Your assignment
Write out the full set of records exactly. Any pictures in them do not belong in the copy.

Listed entries
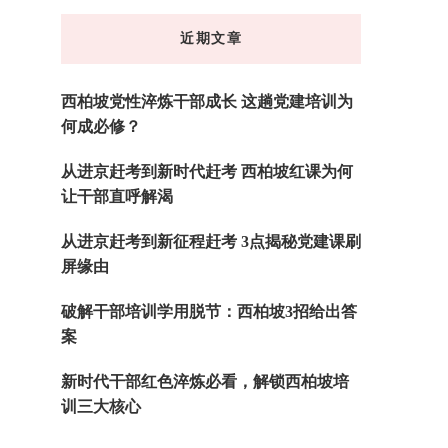
东
近期文章
西
吗?
西柏坡党性淬炼干部成长 这趟党建培训为
何成必修？
从进京赶考到新时代赶考 西柏坡红课为何
让干部直呼解渴
从进京赶考到新征程赶考 3点揭秘党建课刷
屏缘由
破解干部培训学用脱节：西柏坡3招给出答
案
新时代干部红色淬炼必看，解锁西柏坡培
训三大核心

Finished exercise
东
近期文章
西
吗?
西柏坡党性淬炼干部成长 这趟党建培训为
何成必修？
从进京赶考到新时代赶考 西柏坡红课为何
让干部直呼解渴
从进京赶考到新征程赶考 3点揭秘党建课刷
屏缘由
破解干部培训学用脱节：西柏坡3招给出答
案
新时代干部红色淬炼必看，解锁西柏坡培
训三大核心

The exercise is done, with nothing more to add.